When do you replace your underwear? When a new color comes out? When there’s a new innovation in cotton? If you’re an engineer, of any gender, you wait until that underwear is worn ragged.

And that’s the problem with software. It doesn’t wear out. In fact, it probably runs faster now than it did ten years ago when it was shipped. And it has more reports, more adapters, and more integrations than it did then, too. Ask any CIO: it’s hard to get rid of working software.

If you admitted your product was going to go through ten major revisions over eight years, and be used by 100,000 people, would you do anything differently? My guess is you would invest in a strong architecture, design code for re-use, and develop tons of automated tests. How about if it were to go through three revisions in two years and be used by 100 people? Same answer!

Investment in architecture is what determines whether your crack development team spends its time designing tomorrow’s skyscrapers, or on spreading spackle in the cracks in your old foundation.

Bad architecture is the answer to the question of “Where did all that money go?”

Good architecture is the answer to “How did someone so young get that job?”

Sin #4: No Investment in Code Re-Use

Good implementation recognizes that code’s going to be there for a long time, and what we build should be re-usable components. Ok, they don’t build bridges that way. But then again, the cost of building the second copy is a little higher.

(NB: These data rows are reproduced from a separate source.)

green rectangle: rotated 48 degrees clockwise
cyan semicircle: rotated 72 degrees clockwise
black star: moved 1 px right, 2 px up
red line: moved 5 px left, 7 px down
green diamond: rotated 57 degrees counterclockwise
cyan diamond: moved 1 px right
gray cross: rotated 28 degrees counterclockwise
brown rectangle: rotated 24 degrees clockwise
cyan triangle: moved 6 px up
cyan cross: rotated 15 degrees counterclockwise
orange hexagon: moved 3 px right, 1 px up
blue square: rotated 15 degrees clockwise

If there’s one thing we can learn from the TQM experts, and even one might be optimistic, it’s that code reuse is the single most important thing you can do to improve your development organization.

If there’s one thing we can learn from experience (which might be even more ambitious, seeing how people drive in snow), it’s that Code Reuse is hard. Hard, and expensive.

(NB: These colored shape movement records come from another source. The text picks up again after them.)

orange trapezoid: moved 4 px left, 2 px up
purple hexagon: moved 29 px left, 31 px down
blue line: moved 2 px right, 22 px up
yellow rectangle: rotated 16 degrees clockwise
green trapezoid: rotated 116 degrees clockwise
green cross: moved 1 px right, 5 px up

Getting code that works properly is tough. It sure is nice to use something that already works. Tends to decrease the bug rate, increase development effectiveness, and best of all, gets the product to QA with fewer bugs.

Don’t forget that the amount of time it will take to get the product _out_ of QA is a function of the number of bugs it brought with it _into_ QA in the first place. An exponential function. Which, for those of you with Art History backgrounds, is a bad thing.

Code re-use is like changing the oil in your car. Slows you down, costs you money, but in the long run will save you a bundle.

Sin #5: Manual Processes

If you are going to have to do the same thing five hundred times, you’d certainly automate it. Same if you were going to have to do the same thing fifty times. How about five? With testing, the answer is yes, even if it takes ten times as long, as to do it once, you should automate it, because you’re very likely to be wrong and you will end up running the test twenty times.

This sin is pretty much the sin of “sloth” of which my grandmother used to accuse me every time she saw me pull off my shoes. Every development manager who has put on the stripes knows that good architecture code re-use, and automated testing is big. But each time we have short term project pressure, we find it hard to spend the extra time, and it’s not a little extra time; to invest in the infrastructure, streamline the functionality, expand the testing, and document the function, so we’re ready to meet tomorrow.